5. В Константинополе есть зал, примыкающий к дворцу, поразительно величественный и прекрасный, который греки называют «магнавра», ставя вместо дигаммы[46]
«V», как будто бы это magna aura. И вот его Константин приказал приготовить для приема испанских, недавно туда прибывших, послов и для нас с Лиутфридом следующим образом. Перед троном императора стояло бронзовое, но все позолоченное дерево, ветви которого заполняли птицы разных пород, тоже из бронзы с позолотой, соответственно своей птичьей породе певшие на разные голоса. А трон императора был так искусно построен, что одно мгновение он казался низким, в следующее — повыше, а вслед за тем возвышенным. Этот трон как бы охраняли необыкновенной величины львы, не знаю из бронзы или из дерева, но позолоченные. Хвостами они били по полу и, разинув пасть, подвижными языками издавали рычание. И вот в этот зал в сопровождении двух евнухов я был приведен пред лик императора. Когда при моем появлении зарычали львы, защебетали птицы, каждая на свой лад, я не испытал никакого страха, никакого изумления, потому что обо всем этом был осведомлен теми, кто это хорошо знал. Но вот когда, склонившись пред императором, я в третий раз отвешивал поклон, то, подняв голову, увидел его, кого только что видел сидящим на небольшом возвышении, сидящим теперь чуть ли не под потолком зала и одетым в другие одежды[47]. Как это случилось, я не в состоянии был понять, разве что, пожалуй, поднят он был тем же способом, каким поднимают вал давильного пресса. Сам император не произнес ни слова (да если б и захотел, то это было бы неудобно из-за большого отдаления от меня), но через логофета[48] он осведомился о жизни и здоровье Беренгария. Ответив ему подобающим образом, я по знаку переводчика вышел и вскоре был препровожден в предоставленную мне гостиницу.6. Но я не могу здесь не вспомнить, что я тогда сделал для Беренгария, с тем, чтобы стало известно, сколь велика была моя любовь к нему и какое вознаграждение получил я от него за свою верную службу. Испанские послы и упомянутый Лиутфрид, посол нашего государя, тогда еще короля, Оттона, поднесли императору Константину богатые дары от имени их повелителей. Я же от Беренгария не принес ничего, лишь только письмо, да и то насквозь лживое. Поэтому душа моя из-за этого постыдного положения была полна смятения, и я напряженно придумывал, что бы такое предпринять в данных обстоятельствах. Но тут меня, озабоченного и обеспокоенного, осенила мысль: дары, которые я должен был преподнести императору от себя, поднести ему от имени Беренгария, и небольшой подарок по мере сил моих словами приукрасить[49]

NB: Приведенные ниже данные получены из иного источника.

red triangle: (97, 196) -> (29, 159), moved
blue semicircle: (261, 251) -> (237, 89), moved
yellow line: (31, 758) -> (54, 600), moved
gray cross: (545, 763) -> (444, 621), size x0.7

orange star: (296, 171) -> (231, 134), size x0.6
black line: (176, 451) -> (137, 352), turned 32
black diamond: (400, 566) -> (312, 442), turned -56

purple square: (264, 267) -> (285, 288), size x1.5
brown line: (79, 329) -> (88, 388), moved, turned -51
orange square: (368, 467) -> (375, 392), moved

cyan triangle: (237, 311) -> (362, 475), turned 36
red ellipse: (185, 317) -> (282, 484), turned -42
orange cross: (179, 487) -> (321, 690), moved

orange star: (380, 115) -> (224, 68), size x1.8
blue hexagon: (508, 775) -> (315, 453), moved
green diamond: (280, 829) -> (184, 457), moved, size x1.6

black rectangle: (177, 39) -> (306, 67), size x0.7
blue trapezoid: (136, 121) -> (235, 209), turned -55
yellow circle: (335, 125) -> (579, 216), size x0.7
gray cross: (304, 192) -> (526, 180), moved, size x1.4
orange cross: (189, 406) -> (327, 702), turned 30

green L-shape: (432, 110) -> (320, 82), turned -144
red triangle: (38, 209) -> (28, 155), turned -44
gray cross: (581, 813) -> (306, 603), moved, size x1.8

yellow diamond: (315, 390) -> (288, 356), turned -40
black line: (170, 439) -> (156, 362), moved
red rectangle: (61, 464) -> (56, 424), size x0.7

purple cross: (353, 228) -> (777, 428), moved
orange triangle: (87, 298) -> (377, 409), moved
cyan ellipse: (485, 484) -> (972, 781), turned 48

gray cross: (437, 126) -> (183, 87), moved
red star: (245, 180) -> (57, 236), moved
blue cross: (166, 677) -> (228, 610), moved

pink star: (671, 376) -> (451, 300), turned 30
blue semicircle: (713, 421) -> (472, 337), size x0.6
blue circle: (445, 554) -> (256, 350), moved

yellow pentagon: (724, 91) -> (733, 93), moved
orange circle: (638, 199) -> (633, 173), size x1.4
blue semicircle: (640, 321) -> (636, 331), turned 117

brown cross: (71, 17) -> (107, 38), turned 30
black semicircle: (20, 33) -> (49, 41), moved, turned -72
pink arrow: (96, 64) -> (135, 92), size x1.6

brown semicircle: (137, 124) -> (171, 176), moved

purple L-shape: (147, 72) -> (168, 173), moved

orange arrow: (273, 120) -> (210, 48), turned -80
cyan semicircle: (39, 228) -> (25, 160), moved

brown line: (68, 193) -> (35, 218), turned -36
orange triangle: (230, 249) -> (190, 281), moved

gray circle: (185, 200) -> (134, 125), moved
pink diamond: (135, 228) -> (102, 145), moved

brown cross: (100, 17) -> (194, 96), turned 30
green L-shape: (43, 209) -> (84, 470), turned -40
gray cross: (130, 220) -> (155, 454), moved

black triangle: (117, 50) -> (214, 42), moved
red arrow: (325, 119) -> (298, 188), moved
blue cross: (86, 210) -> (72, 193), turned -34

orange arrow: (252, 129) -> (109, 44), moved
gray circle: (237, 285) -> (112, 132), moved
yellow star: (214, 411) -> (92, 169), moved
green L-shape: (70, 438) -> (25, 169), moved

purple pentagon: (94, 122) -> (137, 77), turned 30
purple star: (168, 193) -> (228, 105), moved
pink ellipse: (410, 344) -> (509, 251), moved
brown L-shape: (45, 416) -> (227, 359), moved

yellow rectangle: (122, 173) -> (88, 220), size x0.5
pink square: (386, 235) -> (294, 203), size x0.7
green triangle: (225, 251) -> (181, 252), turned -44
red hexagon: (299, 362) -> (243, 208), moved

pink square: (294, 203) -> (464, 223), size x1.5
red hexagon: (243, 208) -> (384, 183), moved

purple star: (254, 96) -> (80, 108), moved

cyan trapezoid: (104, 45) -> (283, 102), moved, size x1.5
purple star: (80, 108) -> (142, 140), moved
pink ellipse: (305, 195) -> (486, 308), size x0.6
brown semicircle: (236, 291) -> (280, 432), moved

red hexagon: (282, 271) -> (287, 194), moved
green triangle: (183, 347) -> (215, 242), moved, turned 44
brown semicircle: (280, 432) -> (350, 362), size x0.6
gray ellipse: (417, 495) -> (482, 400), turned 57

. Вручил же я ему девять превосходных панцирей, семь великолепных щитов с позолоченными буллами, два серебряных с позолотой бокала, мечи, копья, дротики и четыре carzimasia, невольника, которые для императора были ценнее всех других даров. Carzimasium же греки называют совсем юных евнухов, таких, на которых торговцы из Вердена получали огромные барыши и обычно вывозили их в Испанию.7. И вот когда это подобным образом было проделано, император приказал пригласить меня через три дня во дворец и сам лично, поговорив со мной, пригласил меня к столу, а после мне и моим спутникам преподнес богатые дары. Но поскольку теперь представляется случай рассказать, каким был его стол, особенно в праздничные дни, и что за зрелища были во время пиршества, я считаю уместным не обходить молчанием, но описать здесь.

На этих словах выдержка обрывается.